You are viewing a plain text version of this content. The canonical link for it is here.

Posted to user@arrow.apache.org by Matt Youill <ma...@airmettle.com> on 2022/06/02 05:17:45 UTC

Flight and sparse data

Hi,

I have a question regarding Flight and sparse data...

Suppose you have a data set where some records are missing values.
Consuming those records in batches may mean a different schema for each
batch.

In the case where a field is known to be missing it isn't possible to
infer the type. In the case where the fields aren't known in advance it
isn't possible to include missing fields in the schema at all. E.g.
Suppose the following 2 partitions of a notionally single data set are
read into 2 batches of 3 records each.

A, B
1, 2
4, 5
7, 8

A,  B,  C
10, 11, 12
13, 14, 15
16, 17, 18

Batch 1 may get schema ((A, int), (B, int)) while batch 2 may get ((A,
int), (B, int), (C, int)) or in the case where we know C*should*  exist
we could set batch 1 schema to ((A, int), (B, int), (C, null or some
other "undefined" type?)).

This isn't an issue when working with individual batches, but becomes
problematic when working with data structures that aggregate batches
(e.g. Table, RecordBatchReader, etc). Most of these data structures seem
to assume that the schema is that of the first contained record batch -
which is usually fine or can be worked around.

What I can't figure out however is how to deal with FlightDataStream
that wants a single schema for a stream of record batches AFAICT, when
the record batches may have different schemas and it isn't possible to
have a view of the entire stream of batches to resolve discrepancies
prior to transmitting the stream. Or, indeed fix discrepancies at the
receiving end?

Is there a natural way to work with Flight and sparse streaming data.

Thanks, Matt

Re: Flight and sparse data

Posted by David Li <li...@apache.org>.

Hey Matt,

This isn't really supported well right now, either in Flight or in Arrow itself. But you're in luck, someone else has already proposed a "ColumnBag" structure that addresses this use case (they had basically similar needs). See the ML discussion [1] and proposal PR [2].

However it has stalled a bit. It needs someone to pick it up and carry it across the finish line. That would mean cleaning up the proposal, and providing implementations in two languages.
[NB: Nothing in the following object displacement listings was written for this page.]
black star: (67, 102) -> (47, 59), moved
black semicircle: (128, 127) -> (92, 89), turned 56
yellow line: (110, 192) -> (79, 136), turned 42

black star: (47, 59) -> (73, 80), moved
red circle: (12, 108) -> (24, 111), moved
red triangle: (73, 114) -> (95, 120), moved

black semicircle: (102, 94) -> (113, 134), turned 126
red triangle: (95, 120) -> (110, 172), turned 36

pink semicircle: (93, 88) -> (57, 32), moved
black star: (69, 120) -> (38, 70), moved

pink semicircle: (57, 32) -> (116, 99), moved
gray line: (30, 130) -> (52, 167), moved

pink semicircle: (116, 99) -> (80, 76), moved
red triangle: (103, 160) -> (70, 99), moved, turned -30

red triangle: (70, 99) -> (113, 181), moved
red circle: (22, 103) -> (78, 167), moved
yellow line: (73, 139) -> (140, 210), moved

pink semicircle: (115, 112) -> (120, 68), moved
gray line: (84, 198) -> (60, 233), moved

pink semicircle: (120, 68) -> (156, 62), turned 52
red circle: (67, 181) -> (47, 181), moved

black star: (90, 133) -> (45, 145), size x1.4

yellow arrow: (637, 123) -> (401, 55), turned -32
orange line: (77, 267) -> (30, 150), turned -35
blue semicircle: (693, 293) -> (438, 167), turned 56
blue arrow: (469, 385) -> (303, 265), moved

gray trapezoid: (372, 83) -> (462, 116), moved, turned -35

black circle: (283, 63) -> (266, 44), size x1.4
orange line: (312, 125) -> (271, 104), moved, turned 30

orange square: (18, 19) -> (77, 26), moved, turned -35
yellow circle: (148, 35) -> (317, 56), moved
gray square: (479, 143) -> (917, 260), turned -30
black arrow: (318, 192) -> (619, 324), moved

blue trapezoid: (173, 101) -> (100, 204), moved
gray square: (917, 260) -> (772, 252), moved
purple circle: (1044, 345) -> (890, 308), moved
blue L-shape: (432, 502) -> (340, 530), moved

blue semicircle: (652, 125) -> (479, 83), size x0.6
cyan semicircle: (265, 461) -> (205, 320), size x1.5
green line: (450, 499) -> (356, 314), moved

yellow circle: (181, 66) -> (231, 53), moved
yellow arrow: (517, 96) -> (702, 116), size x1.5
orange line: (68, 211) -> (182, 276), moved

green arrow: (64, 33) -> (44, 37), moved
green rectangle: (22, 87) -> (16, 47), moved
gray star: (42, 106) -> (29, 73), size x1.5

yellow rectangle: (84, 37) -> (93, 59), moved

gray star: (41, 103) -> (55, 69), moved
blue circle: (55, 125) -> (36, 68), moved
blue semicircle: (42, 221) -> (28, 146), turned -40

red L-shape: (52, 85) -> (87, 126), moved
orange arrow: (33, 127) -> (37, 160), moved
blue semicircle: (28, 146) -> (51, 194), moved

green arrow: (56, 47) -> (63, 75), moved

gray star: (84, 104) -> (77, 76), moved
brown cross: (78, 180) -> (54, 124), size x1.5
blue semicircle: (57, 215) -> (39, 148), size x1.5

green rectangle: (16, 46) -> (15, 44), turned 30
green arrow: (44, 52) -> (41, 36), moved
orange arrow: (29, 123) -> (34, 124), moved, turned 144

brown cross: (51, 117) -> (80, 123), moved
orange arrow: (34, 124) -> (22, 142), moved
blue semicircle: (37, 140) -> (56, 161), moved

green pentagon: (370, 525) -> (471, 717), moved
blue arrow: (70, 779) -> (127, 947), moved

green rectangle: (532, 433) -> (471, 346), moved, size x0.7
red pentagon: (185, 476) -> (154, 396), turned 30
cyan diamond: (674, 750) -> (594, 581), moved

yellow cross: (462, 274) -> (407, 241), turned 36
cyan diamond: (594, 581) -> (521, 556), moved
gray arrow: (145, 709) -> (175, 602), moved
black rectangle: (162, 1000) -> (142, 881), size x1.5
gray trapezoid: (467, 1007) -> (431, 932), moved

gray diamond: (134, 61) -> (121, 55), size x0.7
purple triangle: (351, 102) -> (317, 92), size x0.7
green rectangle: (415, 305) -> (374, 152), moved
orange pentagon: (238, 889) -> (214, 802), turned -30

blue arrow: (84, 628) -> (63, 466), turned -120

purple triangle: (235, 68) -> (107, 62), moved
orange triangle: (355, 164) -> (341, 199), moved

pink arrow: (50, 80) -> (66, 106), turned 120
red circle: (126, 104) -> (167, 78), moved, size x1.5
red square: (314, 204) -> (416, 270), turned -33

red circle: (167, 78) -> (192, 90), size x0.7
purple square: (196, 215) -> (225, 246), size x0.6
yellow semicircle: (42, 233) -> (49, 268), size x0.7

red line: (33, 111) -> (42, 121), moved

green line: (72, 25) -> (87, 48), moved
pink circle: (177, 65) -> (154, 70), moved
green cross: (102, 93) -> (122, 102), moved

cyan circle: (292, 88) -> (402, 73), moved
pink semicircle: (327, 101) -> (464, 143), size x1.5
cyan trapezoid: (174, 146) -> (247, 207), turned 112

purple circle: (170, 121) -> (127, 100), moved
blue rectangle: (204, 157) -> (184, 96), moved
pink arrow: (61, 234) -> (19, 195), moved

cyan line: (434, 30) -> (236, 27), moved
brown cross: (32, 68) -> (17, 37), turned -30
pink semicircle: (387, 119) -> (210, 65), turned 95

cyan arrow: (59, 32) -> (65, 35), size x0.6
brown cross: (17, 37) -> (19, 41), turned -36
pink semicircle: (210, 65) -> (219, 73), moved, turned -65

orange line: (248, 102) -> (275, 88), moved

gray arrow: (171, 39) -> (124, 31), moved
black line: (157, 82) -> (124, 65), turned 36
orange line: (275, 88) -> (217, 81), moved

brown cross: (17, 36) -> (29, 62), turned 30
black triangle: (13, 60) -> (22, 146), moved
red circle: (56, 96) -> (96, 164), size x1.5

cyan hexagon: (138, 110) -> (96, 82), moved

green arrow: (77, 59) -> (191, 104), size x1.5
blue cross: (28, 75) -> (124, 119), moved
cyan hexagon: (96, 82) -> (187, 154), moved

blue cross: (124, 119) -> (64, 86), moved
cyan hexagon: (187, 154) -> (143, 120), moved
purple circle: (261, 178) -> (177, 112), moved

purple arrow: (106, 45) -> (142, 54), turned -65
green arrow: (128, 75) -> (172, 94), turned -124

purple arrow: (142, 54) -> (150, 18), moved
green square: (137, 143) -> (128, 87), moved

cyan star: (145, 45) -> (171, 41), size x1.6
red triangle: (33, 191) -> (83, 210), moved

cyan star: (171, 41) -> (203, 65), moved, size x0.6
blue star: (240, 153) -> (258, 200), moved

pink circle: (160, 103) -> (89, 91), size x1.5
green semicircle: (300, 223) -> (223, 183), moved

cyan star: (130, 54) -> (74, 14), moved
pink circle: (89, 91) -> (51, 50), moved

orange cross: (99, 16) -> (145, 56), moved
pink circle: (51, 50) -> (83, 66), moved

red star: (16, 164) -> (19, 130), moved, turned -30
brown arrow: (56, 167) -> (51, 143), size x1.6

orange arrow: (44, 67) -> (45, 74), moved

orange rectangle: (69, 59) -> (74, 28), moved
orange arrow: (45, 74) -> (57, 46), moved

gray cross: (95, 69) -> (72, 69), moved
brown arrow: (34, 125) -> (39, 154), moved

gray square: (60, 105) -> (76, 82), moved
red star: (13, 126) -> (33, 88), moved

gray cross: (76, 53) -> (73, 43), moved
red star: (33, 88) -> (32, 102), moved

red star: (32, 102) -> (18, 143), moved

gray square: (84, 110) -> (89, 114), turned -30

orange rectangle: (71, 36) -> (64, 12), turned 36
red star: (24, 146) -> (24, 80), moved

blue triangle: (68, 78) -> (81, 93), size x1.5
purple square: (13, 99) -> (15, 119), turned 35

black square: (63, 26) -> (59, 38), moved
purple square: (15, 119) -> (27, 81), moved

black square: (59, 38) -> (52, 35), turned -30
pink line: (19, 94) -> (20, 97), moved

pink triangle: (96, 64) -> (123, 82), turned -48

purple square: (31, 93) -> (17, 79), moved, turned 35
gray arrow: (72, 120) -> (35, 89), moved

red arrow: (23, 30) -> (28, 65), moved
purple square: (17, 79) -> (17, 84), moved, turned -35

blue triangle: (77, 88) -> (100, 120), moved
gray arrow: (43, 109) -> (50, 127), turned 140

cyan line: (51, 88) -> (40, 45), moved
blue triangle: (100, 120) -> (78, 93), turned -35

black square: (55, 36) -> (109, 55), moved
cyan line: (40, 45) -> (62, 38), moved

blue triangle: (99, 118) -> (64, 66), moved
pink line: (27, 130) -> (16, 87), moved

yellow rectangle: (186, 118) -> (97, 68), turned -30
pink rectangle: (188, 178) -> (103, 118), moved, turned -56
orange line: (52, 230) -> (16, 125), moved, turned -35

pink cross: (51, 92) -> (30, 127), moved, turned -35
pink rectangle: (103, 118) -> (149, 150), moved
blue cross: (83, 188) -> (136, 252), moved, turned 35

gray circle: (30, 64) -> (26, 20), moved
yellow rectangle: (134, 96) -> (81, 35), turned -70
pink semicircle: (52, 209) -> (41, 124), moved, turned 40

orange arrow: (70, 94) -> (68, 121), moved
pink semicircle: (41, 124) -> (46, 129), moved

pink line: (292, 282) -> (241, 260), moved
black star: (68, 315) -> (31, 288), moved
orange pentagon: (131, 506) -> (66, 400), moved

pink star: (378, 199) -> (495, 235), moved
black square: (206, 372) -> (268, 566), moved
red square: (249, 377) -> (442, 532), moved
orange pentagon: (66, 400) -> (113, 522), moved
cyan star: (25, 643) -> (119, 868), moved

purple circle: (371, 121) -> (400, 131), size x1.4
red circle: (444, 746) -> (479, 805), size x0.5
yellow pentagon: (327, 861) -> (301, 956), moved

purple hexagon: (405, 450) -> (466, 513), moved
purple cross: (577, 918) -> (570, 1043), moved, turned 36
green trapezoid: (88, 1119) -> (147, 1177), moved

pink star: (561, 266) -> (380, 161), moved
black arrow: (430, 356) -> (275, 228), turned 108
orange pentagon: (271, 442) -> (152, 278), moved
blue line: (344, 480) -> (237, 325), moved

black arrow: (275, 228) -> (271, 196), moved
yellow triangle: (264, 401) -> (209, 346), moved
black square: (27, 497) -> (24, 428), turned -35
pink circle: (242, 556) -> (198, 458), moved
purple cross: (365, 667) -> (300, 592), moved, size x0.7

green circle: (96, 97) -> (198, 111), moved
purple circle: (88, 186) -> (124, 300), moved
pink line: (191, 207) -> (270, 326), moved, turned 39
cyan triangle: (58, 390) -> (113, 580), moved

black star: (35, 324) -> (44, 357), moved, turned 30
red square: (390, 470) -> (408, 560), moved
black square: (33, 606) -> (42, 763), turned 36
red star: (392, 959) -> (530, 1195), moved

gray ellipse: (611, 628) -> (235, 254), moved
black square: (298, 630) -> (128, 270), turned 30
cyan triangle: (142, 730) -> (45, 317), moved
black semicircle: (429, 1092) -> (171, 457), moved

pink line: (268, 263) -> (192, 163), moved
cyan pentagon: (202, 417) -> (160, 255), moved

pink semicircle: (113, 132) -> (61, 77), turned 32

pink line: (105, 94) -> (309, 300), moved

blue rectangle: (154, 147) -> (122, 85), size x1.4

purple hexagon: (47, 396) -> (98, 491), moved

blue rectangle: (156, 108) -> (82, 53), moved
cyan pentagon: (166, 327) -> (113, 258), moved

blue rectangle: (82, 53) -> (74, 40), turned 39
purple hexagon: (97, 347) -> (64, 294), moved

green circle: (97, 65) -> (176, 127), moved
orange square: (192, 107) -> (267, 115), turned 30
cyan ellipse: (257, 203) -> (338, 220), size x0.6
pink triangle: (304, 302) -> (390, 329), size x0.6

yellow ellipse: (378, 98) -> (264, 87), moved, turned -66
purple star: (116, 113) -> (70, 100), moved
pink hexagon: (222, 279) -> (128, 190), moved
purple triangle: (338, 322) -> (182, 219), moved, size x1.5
I'd be interested in helping but don't really have the time to do this right now.

[1]: https://lists.apache.org/thread/b0f34f89lq8c8cwhp5clwbl41p2rk2cy
[2]: https://github.com/apache/arrow/pull/11646

-David

On Thu, Jun 2, 2022, at 01:17, Matt Youill wrote:
> Hi,
>
> I have a question regarding Flight and sparse data...
>
> Suppose you have a data set where some records are missing values.
> Consuming those records in batches may mean a different schema for each
> batch.
>
> In the case where a field is known to be missing it isn't possible to
> infer the type. In the case where the fields aren't known in advance it
> isn't possible to include missing fields in the schema at all. E.g.
> Suppose the following 2 partitions of a notionally single data set are
> read into 2 batches of 3 records each.
>
> A, B
> 1, 2
> 4, 5
> 7, 8
>
> A,  B,  C
> 10, 11, 12
> 13, 14, 15
> 16, 17, 18
>
> Batch 1 may get schema ((A, int), (B, int)) while batch 2 may get ((A,
> int), (B, int), (C, int)) or in the case where we know C*should*  exist
> we could set batch 1 schema to ((A, int), (B, int), (C, null or some
> other "undefined" type?)).
>
> This isn't an issue when working with individual batches, but becomes
> problematic when working with data structures that aggregate batches
> (e.g. Table, RecordBatchReader, etc). Most of these data structures seem
> to assume that the schema is that of the first contained record batch -
> which is usually fine or can be worked around.
>
> What I can't figure out however is how to deal with FlightDataStream
> that wants a single schema for a stream of record batches AFAICT, when
> the record batches may have different schemas and it isn't possible to
> have a view of the entire stream of batches to resolve discrepancies
> prior to transmitting the stream. Or, indeed fix discrepancies at the
> receiving end?
>
> Is there a natural way to work with Flight and sparse streaming data.
>
> Thanks, Matt